Leaving the pictures aside, return all of the data below exactly.

-- Dataset content follows --

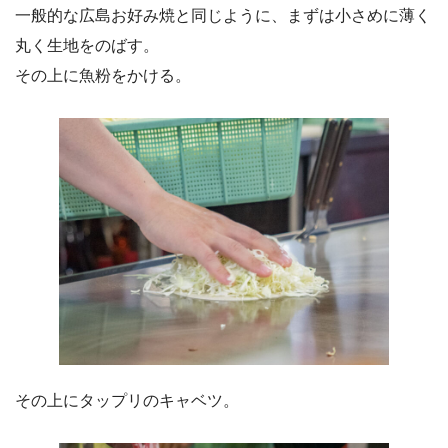
一般的な広島お好み焼と同じように、まずは小さめに薄く
丸く生地をのばす。
その上に魚粉をかける。
その上にタップリのキャベツ。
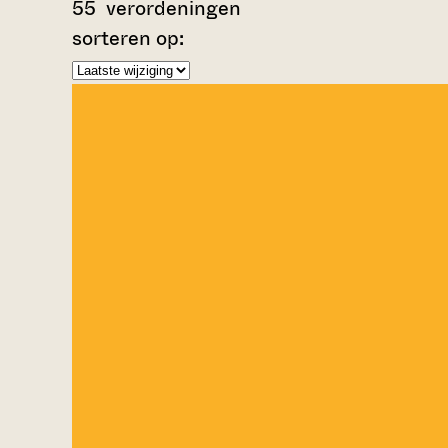
55
verordeningen
sorteren op:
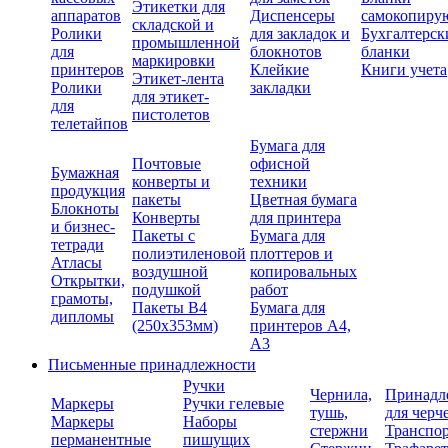
Этикетки для
аппаратов
Диспенсеры
самокопиру
складской и
Ролики
для закладок и
Бухгалтерск
промышленной
для
блокнотов
бланки
маркировки
принтеров
Клейкие
Книги учета
Этикет-лента
Ролики
закладки
для этикет-
для
пистолетов
телетайпов
Бумага для
Почтовые
офисной
Бумажная
конверты и
техники
продукция
пакеты
Цветная бумага
Блокноты
Конверты
для принтера
и бизнес-
Пакеты с
Бумага для
тетради
полиэтиленовой
плоттеров и
Атласы
воздушной
копировальных
Открытки,
подушкой
работ
грамоты,
Пакеты В4
Бумага для
дипломы
(250х353мм)
принтеров А4,
А3
Письменные принадлежности
Ручки
Чернила,
Принадл
Маркеры
Ручки гелевые
тушь,
для черч
Маркеры
Наборы
стержни
Транспо
перманентные
пишущих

-- Dataset content concluded --

_Result of the task:_
一般的な広島お好み焼と同じように、まずは小さめに薄く
丸く生地をのばす。
その上に魚粉をかける。
その上にタップリのキャベツ。
55
verordeningen
sorteren op:
Этикетки для
аппаратов
Диспенсеры
самокопиру
складской и
Ролики
для закладок и
Бухгалтерск
промышленной
для
блокнотов
бланки
маркировки
принтеров
Клейкие
Книги учета
Этикет-лента
Ролики
закладки
для этикет-
для
пистолетов
телетайпов
Бумага для
Почтовые
офисной
Бумажная
конверты и
техники
продукция
пакеты
Цветная бумага
Блокноты
Конверты
для принтера
и бизнес-
Пакеты с
Бумага для
тетради
полиэтиленовой
плоттеров и
Атласы
воздушной
копировальных
Открытки,
подушкой
работ
грамоты,
Пакеты В4
Бумага для
дипломы
(250х353мм)
принтеров А4,
А3
Письменные принадлежности
Ручки
Чернила,
Принадл
Маркеры
Ручки гелевые
тушь,
для черч
Маркеры
Наборы
стержни
Транспо
перманентные
пишущих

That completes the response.